Waak I think, have a look here

www.motorhomefacts.com/ftopict-122805-electric.html+bikes


----------



## wakk44 (Jun 15, 2006)

The pro rider was an excellent bike and the reason for selling it was I bought 2 new ones at the Newark show having accepted an excellent offer to buy a 2nd one.

Pro rider,AS bikes and Gee bikes are all fairly similar specs and I think you will be happy with any of them.Make sure it a 250 watt motor and a 36v/10A battery to ensure maximum power and range.


----------



## JeanLuc (Jan 13, 2007)

wakk44 said:


> Make sure it a 250 watt motor and a 36v/10A battery to ensure maximum power and range.


I don't have an electric bike and do not claim to be an expert, but I did a bit of research and so far as I can tell, the limit for power in the UK is 200 watts, otherwise you have to have it registered and insured, have the appropriate motorcycle licence, and wear a crash helmet. This is one case where the UK is unfortunately out of line with the EU standard which allows motors up to 250W.

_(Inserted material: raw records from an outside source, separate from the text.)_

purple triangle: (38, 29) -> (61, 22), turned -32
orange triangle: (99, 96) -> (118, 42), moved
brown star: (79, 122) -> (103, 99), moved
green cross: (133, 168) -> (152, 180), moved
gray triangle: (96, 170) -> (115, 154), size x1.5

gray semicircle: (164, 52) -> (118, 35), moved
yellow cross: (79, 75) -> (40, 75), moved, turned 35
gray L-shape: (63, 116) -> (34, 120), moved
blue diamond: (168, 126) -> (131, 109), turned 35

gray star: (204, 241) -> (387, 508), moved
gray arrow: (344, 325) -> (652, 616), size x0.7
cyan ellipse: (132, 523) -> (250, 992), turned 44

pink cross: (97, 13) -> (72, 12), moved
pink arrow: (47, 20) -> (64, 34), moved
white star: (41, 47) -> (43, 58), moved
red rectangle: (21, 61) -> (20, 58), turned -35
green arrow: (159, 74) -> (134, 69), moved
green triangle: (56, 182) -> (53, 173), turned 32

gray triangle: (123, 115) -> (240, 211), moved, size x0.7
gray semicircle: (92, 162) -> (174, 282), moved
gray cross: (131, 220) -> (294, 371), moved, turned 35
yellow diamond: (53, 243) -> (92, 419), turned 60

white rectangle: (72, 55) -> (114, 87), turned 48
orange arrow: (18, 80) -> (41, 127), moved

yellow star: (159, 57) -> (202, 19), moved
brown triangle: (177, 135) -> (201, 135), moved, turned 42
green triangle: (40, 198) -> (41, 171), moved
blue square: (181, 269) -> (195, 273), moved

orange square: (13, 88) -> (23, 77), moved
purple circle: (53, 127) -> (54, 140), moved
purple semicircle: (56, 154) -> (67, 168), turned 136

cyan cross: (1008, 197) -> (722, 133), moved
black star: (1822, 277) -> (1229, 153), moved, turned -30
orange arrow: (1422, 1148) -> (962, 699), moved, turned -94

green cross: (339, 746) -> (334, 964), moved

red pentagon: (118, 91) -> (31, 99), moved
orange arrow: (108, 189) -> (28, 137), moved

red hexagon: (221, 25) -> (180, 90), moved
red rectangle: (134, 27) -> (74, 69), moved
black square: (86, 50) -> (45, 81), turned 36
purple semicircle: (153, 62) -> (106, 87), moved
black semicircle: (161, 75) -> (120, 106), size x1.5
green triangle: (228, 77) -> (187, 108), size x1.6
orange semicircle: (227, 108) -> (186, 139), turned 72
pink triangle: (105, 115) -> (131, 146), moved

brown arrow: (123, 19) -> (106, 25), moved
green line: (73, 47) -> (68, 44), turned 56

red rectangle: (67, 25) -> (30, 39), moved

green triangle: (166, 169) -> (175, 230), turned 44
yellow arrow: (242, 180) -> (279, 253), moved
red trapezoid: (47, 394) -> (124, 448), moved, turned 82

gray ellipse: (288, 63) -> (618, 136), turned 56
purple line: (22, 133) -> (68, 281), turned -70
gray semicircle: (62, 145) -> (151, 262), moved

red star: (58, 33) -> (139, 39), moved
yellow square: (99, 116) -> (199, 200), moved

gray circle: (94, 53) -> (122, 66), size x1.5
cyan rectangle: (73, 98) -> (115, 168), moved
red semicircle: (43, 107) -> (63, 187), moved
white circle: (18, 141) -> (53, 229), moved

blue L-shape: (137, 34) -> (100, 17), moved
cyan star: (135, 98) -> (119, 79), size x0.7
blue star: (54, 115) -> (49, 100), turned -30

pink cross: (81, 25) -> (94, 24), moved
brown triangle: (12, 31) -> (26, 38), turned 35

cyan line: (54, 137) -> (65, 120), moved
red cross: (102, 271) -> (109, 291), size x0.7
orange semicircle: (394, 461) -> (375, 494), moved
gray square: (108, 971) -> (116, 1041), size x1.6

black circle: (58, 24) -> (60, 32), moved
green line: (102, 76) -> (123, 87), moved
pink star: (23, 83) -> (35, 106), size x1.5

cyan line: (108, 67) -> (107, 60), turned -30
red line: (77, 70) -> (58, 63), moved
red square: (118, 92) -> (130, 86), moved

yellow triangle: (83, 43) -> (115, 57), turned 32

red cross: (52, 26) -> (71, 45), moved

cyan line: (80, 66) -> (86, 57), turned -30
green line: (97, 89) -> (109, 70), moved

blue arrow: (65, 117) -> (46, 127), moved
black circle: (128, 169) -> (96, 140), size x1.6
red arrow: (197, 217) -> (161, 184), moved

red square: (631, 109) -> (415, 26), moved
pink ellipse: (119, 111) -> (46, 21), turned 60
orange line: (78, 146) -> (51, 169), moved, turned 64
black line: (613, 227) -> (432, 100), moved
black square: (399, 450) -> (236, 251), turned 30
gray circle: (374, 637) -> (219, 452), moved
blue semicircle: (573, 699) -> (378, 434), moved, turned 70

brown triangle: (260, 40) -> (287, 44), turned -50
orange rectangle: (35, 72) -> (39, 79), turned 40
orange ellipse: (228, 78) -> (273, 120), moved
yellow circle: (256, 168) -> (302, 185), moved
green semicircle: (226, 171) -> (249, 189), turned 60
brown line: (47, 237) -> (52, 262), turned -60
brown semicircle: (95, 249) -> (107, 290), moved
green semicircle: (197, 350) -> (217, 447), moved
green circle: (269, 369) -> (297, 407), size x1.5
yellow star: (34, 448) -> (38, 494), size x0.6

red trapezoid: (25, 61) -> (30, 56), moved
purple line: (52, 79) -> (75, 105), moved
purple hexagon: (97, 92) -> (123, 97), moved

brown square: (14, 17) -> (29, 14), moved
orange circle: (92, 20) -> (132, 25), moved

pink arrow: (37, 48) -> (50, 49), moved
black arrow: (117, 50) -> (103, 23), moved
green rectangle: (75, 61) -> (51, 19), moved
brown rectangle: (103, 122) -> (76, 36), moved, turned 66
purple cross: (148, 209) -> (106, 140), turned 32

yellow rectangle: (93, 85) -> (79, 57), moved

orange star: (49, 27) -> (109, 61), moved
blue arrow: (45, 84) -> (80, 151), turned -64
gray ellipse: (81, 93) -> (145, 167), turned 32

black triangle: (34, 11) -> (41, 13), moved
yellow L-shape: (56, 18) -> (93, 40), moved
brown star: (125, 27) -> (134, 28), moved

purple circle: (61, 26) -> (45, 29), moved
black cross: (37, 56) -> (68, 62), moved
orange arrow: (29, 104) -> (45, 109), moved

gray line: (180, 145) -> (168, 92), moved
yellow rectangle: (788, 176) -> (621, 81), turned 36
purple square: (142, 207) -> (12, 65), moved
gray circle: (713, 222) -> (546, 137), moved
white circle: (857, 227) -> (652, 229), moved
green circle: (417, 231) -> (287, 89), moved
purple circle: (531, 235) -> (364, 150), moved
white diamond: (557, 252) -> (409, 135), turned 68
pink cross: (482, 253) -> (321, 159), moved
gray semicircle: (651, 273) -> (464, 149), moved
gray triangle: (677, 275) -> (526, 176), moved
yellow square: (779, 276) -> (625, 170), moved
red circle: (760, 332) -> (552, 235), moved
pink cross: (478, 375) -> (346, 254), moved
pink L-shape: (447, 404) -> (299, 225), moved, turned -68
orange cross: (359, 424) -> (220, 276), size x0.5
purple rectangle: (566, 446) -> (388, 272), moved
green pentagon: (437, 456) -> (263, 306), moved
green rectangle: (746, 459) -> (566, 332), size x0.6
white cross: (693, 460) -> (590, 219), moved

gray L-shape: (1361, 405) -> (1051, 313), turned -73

This section of Direct Gov refers:
http://www.direct.gov.uk/en/Motoring/DriverLicensing/WhatCanYouDriveAndYourObligations/DG_180320


----------



## wakk44 (Jun 15, 2006)

Hi Philip,

I don't profess to be an expert either but if you look at the specs for the AS MK.3 and the Pro rider they are both described as 250 watt brushless motors.


----------



## DavidRon (May 1, 2005)

JeanLuc said:


> wakk44 said:
> 
> 
> > Make sure it a 250 watt motor and a 36v/10A battery to ensure maximum power and range.
> ...


I've had a look at the Driver Licensing website and it seems pretty unambiguous. I rang around some dealers, ones whose websites said that their bikes didn't need registering etc. even though their motors were 250w, and they all said the same, providing the bikes couldn't be powered over 15mph they didn't need licensing. When I pointed out what Driver Licensing said they just reiterated the 15mph and said they'd sold hundreds of these bikes without problems. I don't quite understand :?


----------



## greenasthegrass (Oct 27, 2007)

So what is your query? 

I've had an electric bike for a few months one of best things I ever bought.

Greenie


----------